ギィンと音を立て、雷電丸は弾かれ、くるくると回転しながら、ちょっと離れた地面にサクッと刺さった。
「あれぇぇ?」
やはり素人剣術ではドラゴンは斬れないらしい。
そりゃそうだ。俺はまだLv1だもん。
「余所見とは舐められたものよ!」
余所見しちゃってた俺に容赦ないドラゴンの拳がヒットして20メートルぶっ飛ばされた。測ってないけど。
「がっはっ!」
地に転がり、起きようとしたら、口から大量の血を吐く。
「ゴホッゴホッ!」
「クックック。脆い体の様だな!バラバラに引き裂いてやるわ!」
畜生……俺はこんな所で死ぬのかな……転生したばかりだってのに!死ねない!俺はこんな所で死ぬ訳には行かないんだ!絶対に生きてやる!

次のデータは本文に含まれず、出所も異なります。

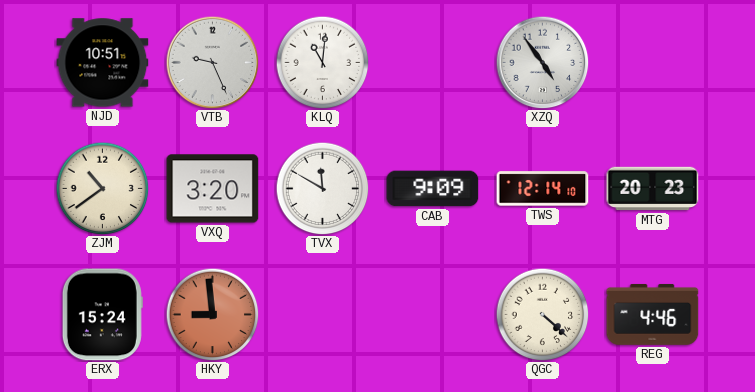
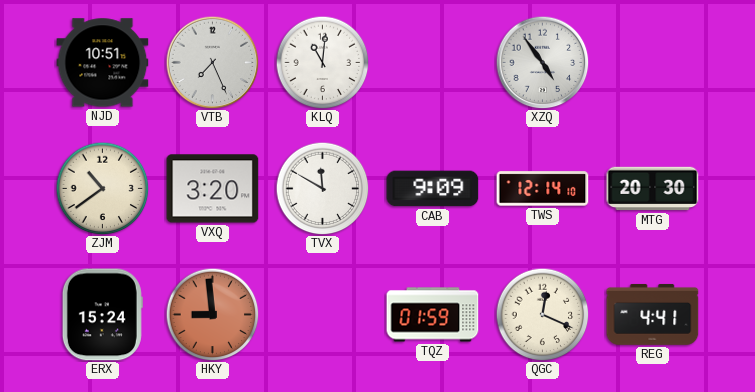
VTB: 9:26 -> 7:26
MTG: 20:23 -> 20:30
TQZ: none -> 01:59
QGC: 4:22 -> 12:19
REG: 4:46 -> 4:41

だって……だって!まだ、まだご飯も食べて無いんだから!
「こんな所で死ねるかぁぁ!」
「な、何?なんだその力は!」
そうだ。まだ街にも入ってないし、エルフとか獣耳とかにも会ってないんだぁぁ!だから死なない!
「ドラゴンブロウ!」
渾身の一撃をドラゴンの腹に入れるとドラゴンの体がくの字に折れ、頭が下がる。
そのままドラゴンの頭を掴み、肩に乗せて引っ張ってぶん投げた。一本背負い投げだ。因みに柔道部に居た事がある。
「ぐおおお……」
受け身も取れずに叩き付けられたドラゴンが地に這いつくばっている所に追い討ちをかける。
「ヘブンクロス!」
広範囲弩級攻撃魔法ヘブンクロス。
とりあえずこれしか使えないので使ってみた。
すると、天から一筋の光がドラゴンに落とされた。
ズドンっと強烈な音を立て、ドラゴンの体が浮き上がる程だ。だが、まだまだ足らない。
「ヘブンクロス!」
「ヘブンクロス!」
「ヘブンクロス!」
連続で弩級攻撃魔法を打ち込む。
だが、突然意識が朦朧として来て倒れ、意識を失った。